中川社長は、「“モノ売り”から“ブランド作り”へ」というタイトルの下、「粋更kisara」「中川政七商店」などのブランドを次々と立ち上げ、日本初の伝統工芸をベースにしたSPA業態を確立した自らの経験や、「日本の伝統工芸を元気にする!」というビジョンの下、業界特化型の経営コンサルティング事業を通じて得たノウハウ等に基づいて、ブランディングに最も大切なものは何かということについて講演して下さいました。

また、中川政七商店の社員活動である「政七まつり」や、社員の心構えを記した「こころば」について紹介して下さり、社員全員が共通のビジョンに向かって仕事を行っていくことが純粋に大切なのだというメッセージを投げることで我々富士通グループの社員に喚起を促し、さらに組織のあり方について包括的に語って下さいました。

講演後、野中は、非常に重要なことを学ばせていただいたとして、主に企業の価値創造について以下のようにコメントいたしました。

「企業は価値創造を追求するものですが、どのような価値を作るかという時に、“モノ的価値”と“コト的価値”があると思っています。大企業は往々にして“モノ的価値”を作ることに長けていますが、それらは機能的、客観的、数値的なものになりがちで、価格競争に陥りやすくなります。実は、より大きな関係性の中で新しい意味を作る“コト的価値”創造については、議論の場が無く、決定的に欠けていると思っています。これは、『我々は何のために生きているのか』というような、もっと大きな関係性の中で、自分の存在を追求しながら価値を作ることです。

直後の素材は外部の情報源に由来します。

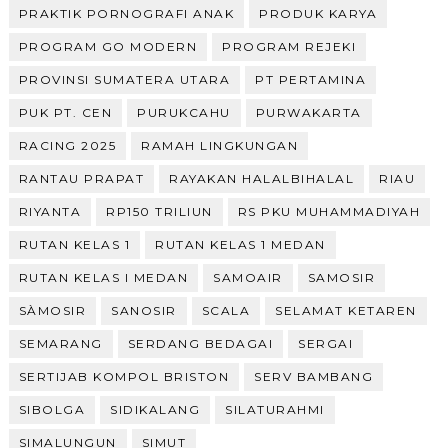
PRAKTIK PORNOGRAFI ANAK
PRODUK KARYA
PROGRAM GO MODERN
PROGRAM REJEKI
PROVINSI SUMATERA UTARA
PT PERTAMINA
PUK PT. CEN
PURUKCAHU
PURWAKARTA
RACING 2025
RAMAH LINGKUNGAN
RANTAU PRAPAT
RAYAKAN HALALBIHALAL
RIAU
RIYANTA
RP150 TRILIUN
RS PKU MUHAMMADIYAH
RUTAN KELAS 1
RUTAN KELAS 1 MEDAN
RUTAN KELAS I MEDAN
SAMOAIR
SAMOSIR
SÀMOSIR
SANOSIR
SCALA
SELAMAT KETAREN
SEMARANG
SERDANG BEDAGAI
SERGAI
SERTIJAB KOMPOL BRISTON
SERV BAMBANG
SIBOLGA
SIDIKALANG
SILATURAHMI
SIMALUNGUN
SIMUT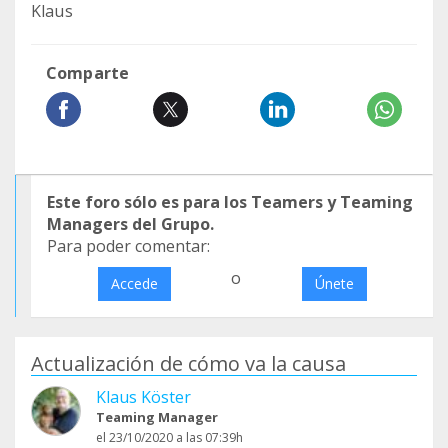
Klaus
Comparte
Este foro sólo es para los Teamers y Teaming
Managers del Grupo.
Para poder comentar:
o
Accede
Únete
Actualización de cómo va la causa
Klaus Köster
Teaming Manager
el 23/10/2020 a las 07:39h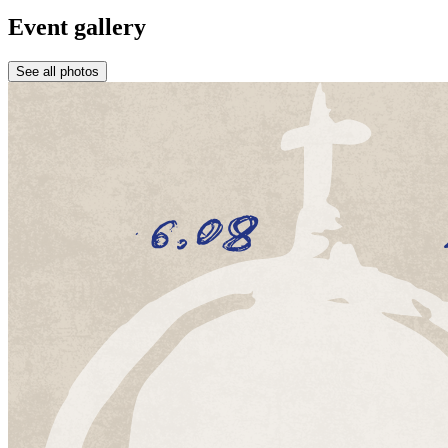
Event gallery
See all photos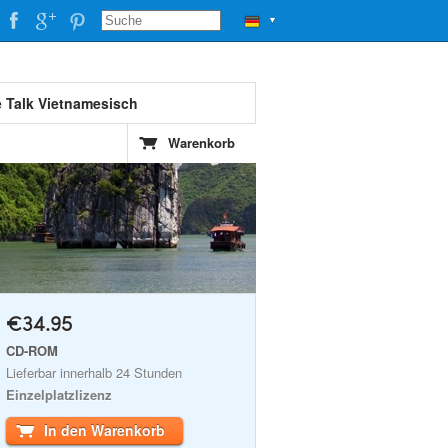
▼
e Talk Vietnamesisch
Warenkorb
€34.95
CD-ROM
Lieferbar innerhalb 24 Stunden
Einzelplatzlizenz
In den Warenkorb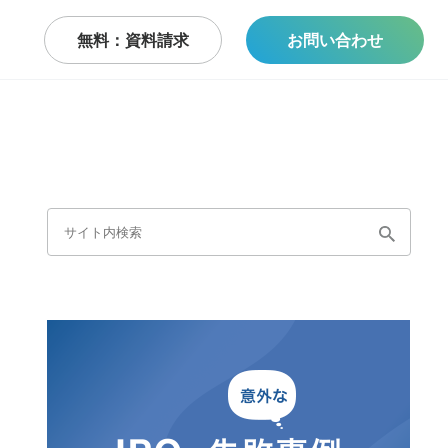
無料：資料請求
お問い合わせ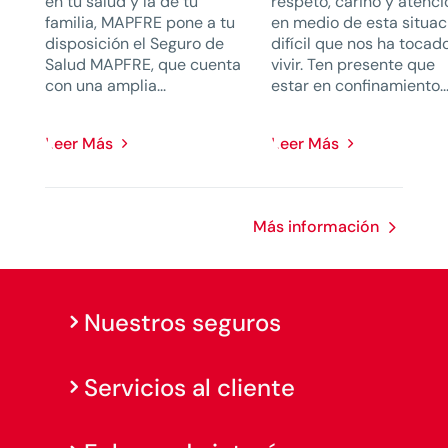
en tu salud y la de tu
respeto, cariño y atenci
familia, MAPFRE pone a tu
en medio de esta situac
disposición el Seguro de
difícil que nos ha tocad
Salud MAPFRE, que cuenta
vivir. Ten presente que
con una amplia...
estar en confinamiento..
Leer Más
Leer Más
Más información
Nuestros seguros
Servicios al cliente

この点において中川政七商店は、『日本の伝統工芸を豊かにすることが、我々の存在する価値である』と考え抜いたことにより、より大きな関係性の中で“コト的価値”を創造していると思います。お客様一人ひとりと価値を創造するために、末端の流通まで行うことによって顧客に接近するという考え方は、画期的です。また、『こころば』に書かれていることは、人間としての生き方であると思います。本質としての“コト的価値”をつくることが、将来的なイノベーションの根源になるのではないでしょうか。」(抜粋)

中川社長のビジネスに対する姿勢は、ANA機内上映番組「発想の来た道」においても「伝統工芸を元気にする!老舗13代目の情熱」というタイトルで取り上げられています。番組の中でも出てくるセリフですが「実践しかない」という熱い想いの下、自分が正しいと思った戦略を躊躇なく、また、連続的に実践していくやり方は、「The Wise Leader」(野中・竹内 Harvard Business Review 2011年5月号)に述べられているリーダー像と重なる部分も多く、今回の講演を通じて、私たちが日々の仕事を行っていく上で大きなヒントを下さいました。